MasterDuke samcv: so compiling the core setting is now *not* slower with that PR? 00:42
01:00 lizmat joined 01:03 MasterDuke_ joined 01:28 leedo__ joined, avar joined, moritz joined 01:31 yoleaux joined
samcv yep 01:45
i fixed it. it was not returning the same string when it was already flat but i remedied that 01:46
MasterDuke_ ah, cool 01:48
02:01 lizmat joined
Geth MoarVM: de6b0e4b13 | (Samantha McVey)++ | src/strings/ops.c
collapse_strands with memcpy if all strands are same type 4x faster

If all the strands to collapse are of the same type (ASCII, 8bit, or 32bit) then use memcpy to collapse the strands. If they are not all the same type then we use the traditional grapheme iterator based collapsing that we previously used to collapse strands.
If it's 8bit and a repetition with only one grapheme, it will use memset to more quickly write the memory.

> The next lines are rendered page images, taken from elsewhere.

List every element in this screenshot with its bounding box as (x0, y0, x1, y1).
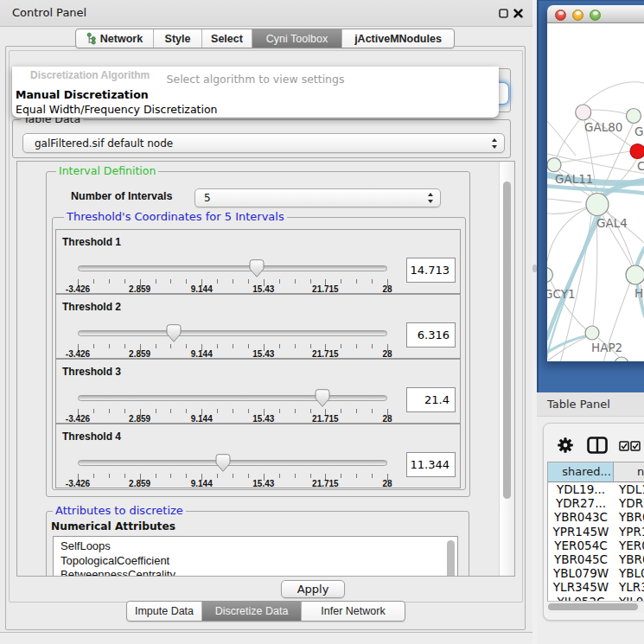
cell-name[interactable]: YLR34 (614, 580, 644, 594)
checkbox-column-icon-2[interactable] (630, 441, 641, 451)
combo-arrows-icon (426, 192, 434, 204)
column-header-shared-name[interactable]: shared... (548, 462, 614, 482)
list-item[interactable]: TopologicalCoefficient (54, 554, 457, 569)
list-item[interactable]: BetweennessCentrality (54, 568, 457, 576)
tab-network[interactable]: Network (76, 29, 154, 48)
tab-infer-network[interactable]: Infer Network (302, 602, 405, 621)
tab-jactivemnodules[interactable]: jActiveMNodules (342, 29, 454, 48)
cell-shared-name[interactable]: YBL079W (548, 566, 614, 580)
network-canvas[interactable]: GAL80GACGAL11GAL4GCY1HHAP2 (547, 23, 644, 361)
table-row[interactable]: YBR043CYBR04 (548, 510, 644, 524)
interval-definition-group: Interval Definition Number of Intervals … (46, 171, 470, 497)
table-row[interactable]: YDL19...YDL19 (548, 482, 644, 496)
slider-thumb[interactable] (315, 389, 330, 407)
threshold-label: Threshold 3 (62, 366, 121, 378)
cell-name[interactable]: YER05 (614, 539, 644, 552)
split-columns-icon[interactable] (587, 437, 608, 454)
slider-tick-label: 9.144 (191, 479, 213, 488)
cell-shared-name[interactable]: YDR27... (548, 496, 614, 510)
dropdown-prompt-item[interactable]: Select algorithm to view settings (12, 73, 499, 86)
node-gcy1[interactable] (547, 268, 553, 283)
close-traffic-light[interactable] (555, 10, 566, 21)
node-gal4[interactable] (586, 194, 609, 216)
slider-thumb[interactable] (166, 324, 182, 342)
slider-track[interactable] (78, 395, 387, 401)
slider-tick-label: 21.715 (312, 479, 339, 488)
slider-thumb[interactable] (249, 259, 265, 277)
dropdown-item-manual-discretization[interactable]: Manual Discretization (16, 88, 149, 101)
screenshot: Control Panel Network S (0, 0, 644, 644)
tab-select[interactable]: Select (202, 29, 252, 48)
thresholds-group: Threshold's Coordinates for 5 Intervals … (52, 217, 466, 490)
thresholds-group-title: Threshold's Coordinates for 5 Intervals (64, 211, 287, 223)
checkbox-column-icon[interactable] (619, 441, 629, 451)
attributes-group-title: Attributes to discretize (53, 505, 186, 517)
table-row[interactable]: YDR27...YDR27 (548, 496, 644, 510)
cell-name[interactable]: YBL07 (614, 566, 644, 580)
cell-shared-name[interactable]: YBR045C (548, 552, 614, 566)
network-desktop: GAL80GACGAL11GAL4GCY1HHAP2 (537, 0, 644, 392)
cell-name[interactable]: YBR04 (614, 552, 644, 566)
apply-button[interactable]: Apply (281, 580, 345, 598)
settings-scrollbar[interactable] (499, 162, 514, 576)
cell-name[interactable]: YDL19 (614, 482, 644, 496)
tab-style[interactable]: Style (154, 29, 202, 48)
cell-name[interactable]: YBR04 (614, 510, 644, 524)
cell-shared-name[interactable]: YLR345W (548, 580, 614, 594)
table-header-row: shared... na (548, 462, 644, 482)
slider-track[interactable] (78, 330, 387, 336)
number-of-intervals-combobox[interactable]: 5 (194, 188, 441, 207)
slider-tick-label: -3.426 (66, 349, 90, 359)
column-header-name[interactable]: na (614, 462, 644, 482)
threshold-value-field[interactable]: 21.4 (406, 387, 456, 412)
threshold-label: Threshold 2 (62, 301, 121, 313)
table-data-combobox[interactable]: galFiltered.sif default node (22, 133, 505, 153)
table-horizontal-scrollbar[interactable] (547, 601, 644, 613)
gear-icon[interactable] (558, 437, 573, 453)
node-label-c: C (637, 159, 644, 173)
numerical-attributes-label: Numerical Attributes (51, 520, 175, 532)
slider-thumb[interactable] (215, 454, 231, 472)
list-item[interactable]: SelfLoops (54, 539, 457, 554)
minimize-traffic-light[interactable] (572, 10, 583, 21)
threshold-value-field[interactable]: 14.713 (406, 258, 456, 283)
list-scrollbar[interactable] (446, 538, 456, 576)
tab-impute-data[interactable]: Impute Data (127, 602, 202, 621)
dropdown-item-equal-width[interactable]: Equal Width/Frequency Discretization (16, 103, 218, 116)
cell-name[interactable]: YDR27 (614, 496, 644, 510)
node-partial[interactable] (615, 357, 628, 361)
slider-track[interactable] (78, 265, 387, 271)
hscrollbar-thumb[interactable] (548, 603, 638, 610)
tab-discretize-data[interactable]: Discretize Data (202, 602, 302, 621)
node-gal[interactable] (627, 109, 641, 124)
node-gal80[interactable] (576, 105, 591, 120)
zoom-traffic-light[interactable] (590, 10, 601, 21)
node-h[interactable] (626, 265, 644, 284)
table-card: shared... na YDL19...YDL19YDR27...YDR27Y… (543, 423, 644, 621)
table-row[interactable]: YBL079WYBL07 (548, 566, 644, 580)
table-row[interactable]: YBR045CYBR04 (548, 552, 644, 566)
scrollbar-thumb[interactable] (503, 182, 511, 499)
combo-arrows-icon (490, 137, 498, 150)
table-row[interactable]: YLR345WYLR34 (548, 580, 644, 594)
threshold-value-field[interactable]: 11.344 (406, 452, 456, 477)
slider-tick-label: 2.859 (129, 479, 150, 488)
cell-name[interactable]: YPR14 (614, 525, 644, 539)
table-row[interactable]: YER054CYER05 (548, 539, 644, 552)
slider-tick-label: 21.715 (312, 284, 339, 294)
cell-shared-name[interactable]: YPR145W (548, 525, 614, 539)
float-window-icon[interactable] (499, 9, 508, 18)
tab-cyni-toolbox[interactable]: Cyni Toolbox (252, 29, 342, 48)
node-selected-red[interactable] (630, 144, 644, 159)
cell-shared-name[interactable]: YER054C (548, 539, 614, 552)
cell-shared-name[interactable]: YDL19... (548, 482, 614, 496)
node-gal11[interactable] (547, 158, 561, 172)
threshold-value-field[interactable]: 6.316 (406, 322, 456, 348)
slider-tick-label: -3.426 (66, 479, 90, 488)
close-icon[interactable] (513, 9, 523, 18)
numerical-attributes-list[interactable]: SelfLoops TopologicalCoefficient Between… (53, 536, 458, 576)
table-row[interactable]: YPR145WYPR14 (548, 525, 644, 539)
node-hap2[interactable] (585, 326, 599, 340)
slider-track[interactable] (78, 460, 387, 466)
cell-shared-name[interactable]: YBR043C (548, 510, 614, 524)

This is 4-4.5x faster as long as all the strands are of the same type.
02:02
MoarVM: e876f1484e | (Samantha McVey)++ (committed using GitHub Web editor) | src/strings/ops.c
Merge pull request #753 from samcv/collapse_better

collapse_strands with memcpy if all strands are same type 4x faster
MasterDuke samcv: interesting. i just tested this one-liner: `my $a = "a" x 1_000_000; for ^1000 {$a ~~ /./;}; say now - INIT now` 02:34
4.3s before your PR, 93% of the time spent in iterate_gi_into_string 02:35
5.9s after the PR, 43% in collapse_strands, 33% in __memmove_sse2_unaligned_erms, 10.6% in [email@hidden.address] 5.4% in memcpy@plt 02:36
02:56 ilbot3 joined 03:17 colomon joined
samcv MasterDuke: well it's 2x faster if it is more than one character repeated 04:18
"ab" x 1_000_000
well about 1.5x faster with the new code
interesting it takes longer afterward though
well that "a" is a 32 bit string 04:21
so it doesn't end up doing memset on it
06:28 domidumont joined 06:35 domidumont joined 06:40 brrt joined
japhb samcv: Why is it a 32-bit string? 06:47
samcv japhb: probably because it was a substring of the whole document 07:09
is my best guess
brrt good * #moarvm 07:18
also, good * japhb, samcv
jnthn: bisecting the jit issue now 07:19
07:40 lizmat joined 07:48 brrt joined 08:17 zakharyas joined 08:21 domidumont joined 09:22 zakharyas joined 09:39 brrt joined
brrt hmm, damnit, it's multithreaded? 09:39
oh, it is multiprocess 09:42
jnthn brrt++ 10:13
Yes, 'fraid so, it shows up in something using a Channel
You may or may not have luck producing a golf
brrt hmmmm 10:14
always when using a channel?
jnthn Well, the place things go wrong is (try $channel.receive) // buf8 10:21
The code in the try there is a thunk, and receive is a method call
receive is inlined into the thunk, and the thunk is inlined into the code with the try and // 10:22
And the try then fails to catch the exception
It may be that you can set up something very similar with a single-threaded program
Just my $channel = Channel.new; $channel.close;
And then trying to receive will always throw
samcv the peak memory usage during core compilation is 1.3G with or without my recent change. though total allocations is down from 13.95Gb to 13.74Gb 10:37
i wish it gave me more detailed info on peak memory usage though
11:04 domidumont joined
timotimo jnthn: we need some way to spurt/write bufs bigger than int8 or uint8 into files, otherwise our utf16 encoding is almost completely useless 11:32
jnthn timotimo: It'll just need some tweaks to the stuff behind write_fhb to support things other than 1-byte VMArrays 11:40
(So, nothing more than an NYI) 11:41
timotimo will we accidentally impose an endianness if we just split the 16 into 8 naively? 11:43
or is that why there's UTF16LE and UTF16BE encodings?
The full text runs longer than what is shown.